Figure 1. Summary of temporal trends observed from the flu (black line) and asthma (green line) case counts indicate a distinct delay in the peak incidence of flu compared to asthma. Note that we have reported the data using a moving average window of 7 days (to overcome gaps in the IMS ambulatory care reimbursement claims data based on reports received throughout the week) and normalized the results based on the fraction of total case counts received at every zip code. Dotted lines are used to the respective peak incidence rates of asthma (green) and flu (black). Note that in both the spring season (April–May 2009) and the fall season (September–October 2009), the asthma incidence (indicated by A1 and A2, respectively) peaks before the peak in flu incidence (indicated by F1 and F2, respectively). Only for the winter season, the peaks in asthma and flu incidence rates coincide (highlighted by A3 and F3 respectively).

Once we examined the temporal trends in the flu and asthma datasets, we then extended the analysis to examine the demographic data for the total number of cases observed (both for H1N1 flu and asthma). Note that the IMS Health data include only information regarding the age of the patient and their sex, but do not include any other demographic information. As summarized in Table 1, we find that a larger proportion of children show increased co-occurrence of flu and asthma symptoms. Although the number of adults diagnosed with asthma is higher, only a small proportion of patients are co-diagnosed with both flu and asthma during the 2009–2010 flu season. Interestingly, in our analysis of the data, girls tend to exhibit a higher risk (over 90% of girls are susceptible to both flu and asthma in Table 1). Similarly, within adults co-diagnosed with the flu and asthma, female patients tended to be higher in ratio compared to men. Table 1 also indicates that the total number of diagnosed cases with both flu and asthma conditions is very infrequent and indicate that children seem to be at a greater risk than adults.

TABLE 1
www.frontiersin.org

Table 1. Demographic summary of H1N1 and asthma case count summary observed from eHRC data.

An interesting question that arises from the above analysis is whether there are specific geographic regions within the US (or time windows), which exhibit a concurrent occurrence of the flu and asthma. We present an approach to discover such co-occurring patterns in the next section.

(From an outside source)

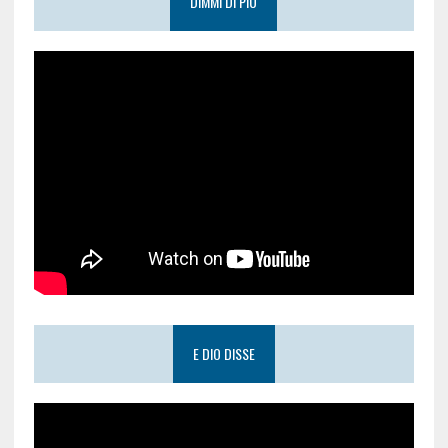
DIMMI DI PIÙ
E DIO DISSE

Temporal Patterns in Flu and Asthma Incidence

Identifying Optimal Subspace and Cross Validation

The dimensionality of the data for each of the matrices (A f,a) is Nz × Nt where Nz represents the total number of zip codes (14,098) and Nt represents the time points (365 days starting from April 1 2009 to March 31 2010). The subscripts f and a for the A matrix represent the two conditions examined, namely the flu and asthma, respectively. We hypothesized that the flu incidence patterns would be composed of discrete spatial and temporal patterns, given the geographic size and spread of the US. Further, given prior knowledge that there were distinct “peaks” associated with the 2009–2010 pandemic, it is reasonable to use techniques that could elucidate discrete, yet sparse spatial and temporal patterns from this high dimensional data. Additionally, the entries within each of these matrices are non-negative (i.e., it is not possible to obtain a negative count for the number of patients with the flu or asthma). For this purpose, we used non-negative matrix factorization (NMF), a technique that can extract low-rank approximations from the data.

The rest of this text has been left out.